I don’t think I’ve written about former Theranos CEO Elizabeth Holmes here, because seeing the documentary about her convinced me she’s either innocent by reason of insanity, or guilty by reason of insanity. Either way, insanity. And this attempts to be a blog about the opposite.
But last week when a document surfaced after being submitted as evidence at her trial—her daily schedule and personal resolutions—I imagined this madness applied to more leaders than just Holmes.

Not that every leader gets up at 4:00 a.m. and eats “bannanna, whey” every day.
But a lot of leaders do try to micromanage their own behavior, often hiring coaches to help. It’s not self-actualization. It’s self-reengineering. And based on what we know about how souls and personalities get made, how could it not be generally doomed to failure.

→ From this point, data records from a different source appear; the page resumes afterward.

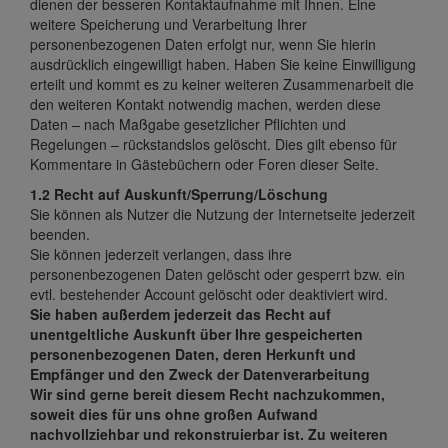
dienen der besseren Kontaktaufnahme mit Ihnen. Eine
weitere Speicherung und Verarbeitung Ihrer
personenbezogenen Daten erfolgt nur, wenn Sie hierin
ausdrücklich eingewilligt haben. Haben Sie keine Einwilligung
erteilt und kommt es zu keiner weiteren Zusammenarbeit die
den weiteren Kontakt notwendig machen, werden diese
Daten – nach Maßgabe gesetzlicher Pflichten und
Regelungen – rückstandslos gelöscht. Dies gilt ebenso für
Kommentare in Gästebüchern oder Foren dieser Seite.
1.2 Recht auf Auskunft/Sperrung/Löschung
Sie können als Nutzer die Nutzung der Internetseite jederzeit
beenden.
Sie können jederzeit verlangen, dass ihre
personenbezogenen Daten gelöscht oder gesperrt bzw. ein
evtl. bestehender Account gelöscht oder deaktiviert wird.
Sie haben außerdem jederzeit das Recht auf
unentgeltliche Auskunft über Ihre gespeicherten
personenbezogenen Daten, deren Herkunft und
Empfänger und den Zweck der Datenverarbeitung
Wir sind gerne bereit diesem Recht nachzukommen,
soweit dies für uns ohne großen Aufwand
nachvollziehbar und rekonstruierbar ist. Zu weiteren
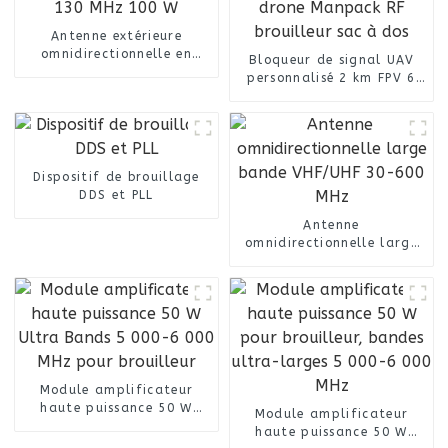
Antenne extérieure
omnidirectionnelle en
Bloqueur de signal UAV
fibre de verre VHF 100-
personnalisé 2 km FPV 6
130 MHz 100 W
bandes détecteur anti-
drone Manpack RF
brouilleur sac à dos
Dispositif de brouillage
DDS et PLL
Antenne
omnidirectionnelle large
bande VHF/UHF 30-600
MHz
Module amplificateur
haute puissance 50 W
Module amplificateur
Ultra Bands 5 000-6 000
haute puissance 50 W
MHz pour brouilleur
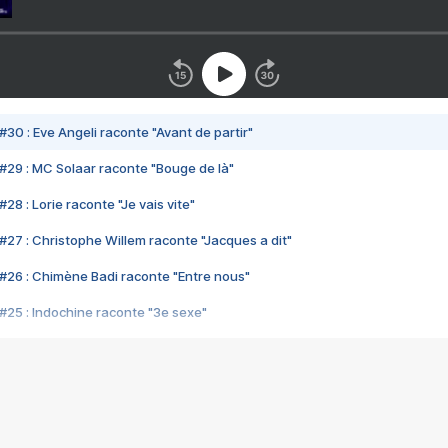
#30 : Eve Angeli raconte "Avant de partir"
#29 : MC Solaar raconte "Bouge de là"
28 : Lorie raconte "Je vais vite"
#27 : Christophe Willem raconte "Jacques a dit"
#26 : Chimène Badi raconte "Entre nous"
#25 : Indochine raconte "3e sexe"
#24 : Zaho raconte "C'est chelou"
#23 : Patrick Bruel raconte "Au café des délices"
#22 : Kyo raconte "Le chemin"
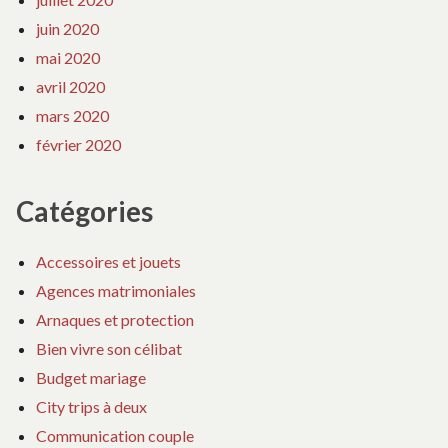
juin 2020
mai 2020
avril 2020
mars 2020
février 2020
Catégories
Accessoires et jouets
Agences matrimoniales
Arnaques et protection
Bien vivre son célibat
Budget mariage
City trips à deux
Communication couple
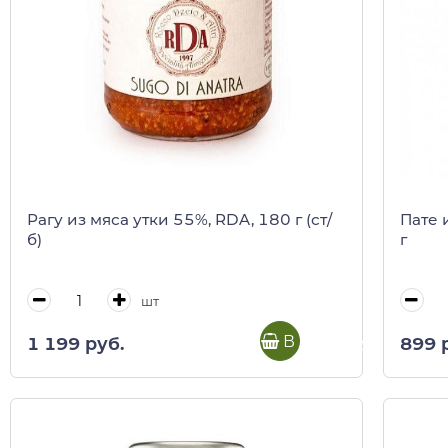
Рагу из мяса утки 55%, RDA, 180 г (ст/
Пате 
б)
г
шт
В корзину
1 199 руб.
899 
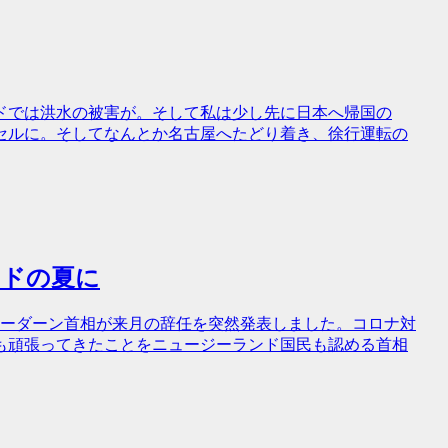
ドでは洪水の被害が。そして私は少し先に日本へ帰国の
セルに。そしてなんとか名古屋へたどり着き、徐行運転の
ンドの夏に
のアーダーン首相が来月の辞任を突然発表しました。コロナ対
も頑張ってきたことをニュージーランド国民も認める首相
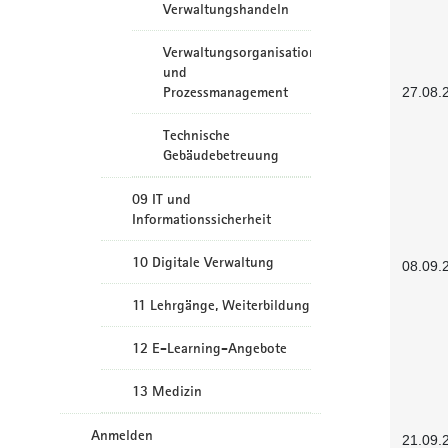
Verwaltungshandeln
Verwaltungsorganisation
und
Prozessmanagement
27.08.
Technische
Gebäudebetreuung
09 IT und
Informationssicherheit
10 Digitale Verwaltung
08.09.
11 Lehrgänge, Weiterbildung
12 E-Learning-Angebote
13 Medizin
Anmelden
21.09.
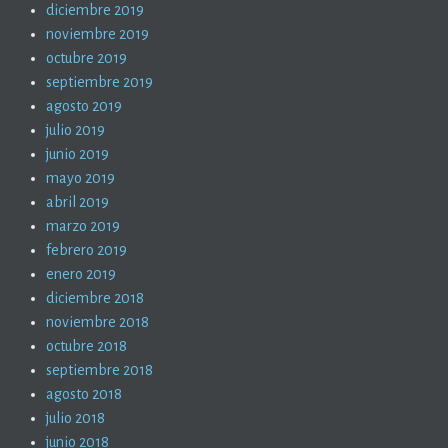
diciembre 2019
noviembre 2019
octubre 2019
septiembre 2019
agosto 2019
julio 2019
junio 2019
mayo 2019
abril 2019
marzo 2019
febrero 2019
enero 2019
diciembre 2018
noviembre 2018
octubre 2018
septiembre 2018
agosto 2018
julio 2018
junio 2018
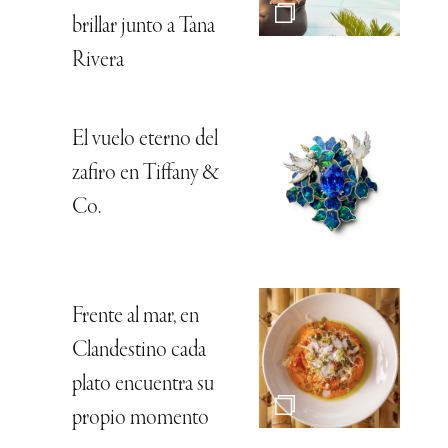
brillar junto a Tana
Rivera
El vuelo eterno del
zafiro en Tiffany &
Co.
Frente al mar, en
Clandestino cada
plato encuentra su
propio momento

Through trial and error, I have fashioned a job that rewards my temperament, for the most part. In running (and being run by) my small team and dealing with vendors and customers at Pro Rhetoric, LLC, I can usually be myself. In fact, the more of myself I give to these relationships, the better things usually go. That’s what people should try to do, it seems to me. Not train oneself to be someone else—but to find a place: an industry, an organization, a job—where one naturally belongs.
I hope you’ve done the same by now, too. But if you haven’t, you should keep looking. What you should not do is try to refashion your humanity to accommodate the circumstance you’re in.
But maybe CEO of a big company (or a president of a big university or mayor of a big city) is a job where no one naturally belongs. Maybe there are too many warring constituents—analysts and investors, C-suite colleagues and staffers, rank-and-file employees, customers and activists—watching you with too many eyes from too many angles, making too many demands and requiring too much caution, too constant vigilance, too much self-consciousness reserve for any healthy human being to endure. (“Scrutiny?” Chicago Mayor Richard M. Daley once told reporters. “Go scrutinize yourself. I get scrootened every day!”)
That might turn you, if you tried to do it over any length of time, into stone.
Or it might encourage you to avoid that fate by turning yourself into a robot, as young Elizabeth Holmes appears to have been doing.
A severe case, Holmes seems to be.
But really, how rare is the disease?